▶ _WHAT THE TASK ASKS_:
Starting from the line that holds "son áreas en", print every line through the end of the records, first and last included.

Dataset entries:
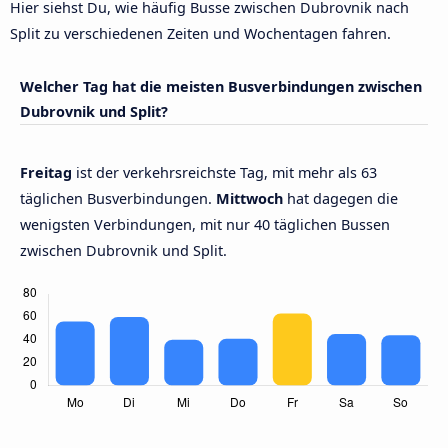
Hier siehst Du, wie häufig Busse zwischen Dubrovnik nach
Split zu verschiedenen Zeiten und Wochentagen fahren.
Welcher Tag hat die meisten Busverbindungen zwischen
Dubrovnik und Split?
Freitag
ist der verkehrsreichste Tag, mit mehr als 63
täglichen Busverbindungen.
Mittwoch
hat dagegen die
wenigsten Verbindungen, mit nur 40 täglichen Bussen
zwischen Dubrovnik und Split.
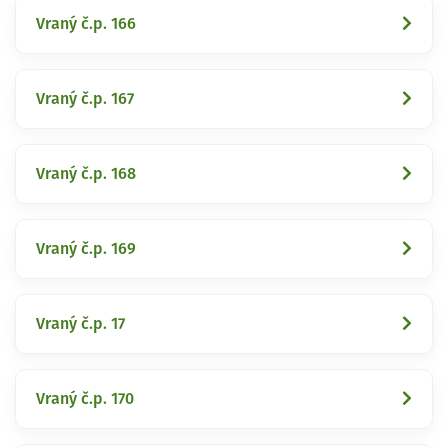
Vraný č.p. 166
Vraný č.p. 167
Vraný č.p. 168
Vraný č.p. 169
Vraný č.p. 17
Vraný č.p. 170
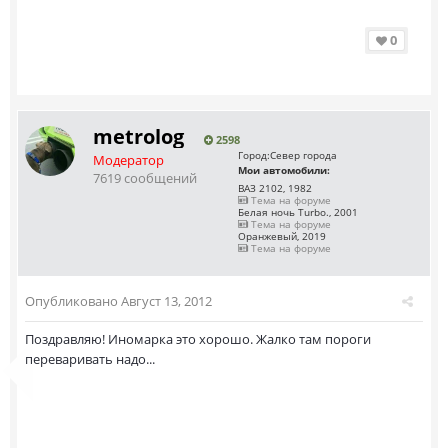
0
metrolog
2598
Город:
Север города
Модератор
Мои автомобили:
7619 сообщений
ВАЗ 2102, 1982
Тема на форуме
Белая ночь Turbo., 2001
Тема на форуме
Оранжевый, 2019
Тема на форуме
Опубликовано
Август 13, 2012
Поздравляю! Иномарка это хорошо. Жалко там пороги
переваривать надо...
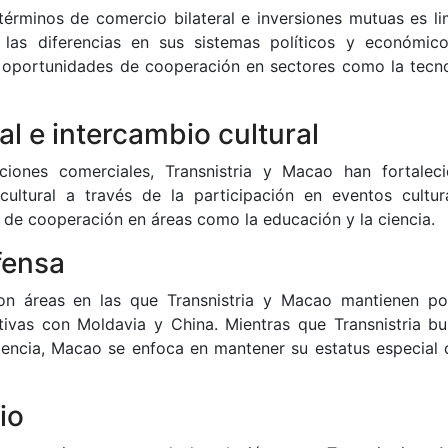
términos de comercio bilateral e inversiones mutuas es li
las diferencias en sus sistemas políticos y económico
 oportunidades de cooperación en sectores como la tecno
l e intercambio cultural
ciones comerciales, Transnistria y Macao han fortalec
cultural a través de la participación en eventos cultur
 de cooperación en áreas como la educación y la ciencia.
fensa
son áreas en las que Transnistria y Macao mantienen po
tivas con Moldavia y China. Mientras que Transnistria bu
dencia, Macao se enfoca en mantener su estatus especial 
io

▶ _RESPONSE_:
son áreas en las que Transnistria y Macao mantienen po
tivas con Moldavia y China. Mientras que Transnistria bu
dencia, Macao se enfoca en mantener su estatus especial 
io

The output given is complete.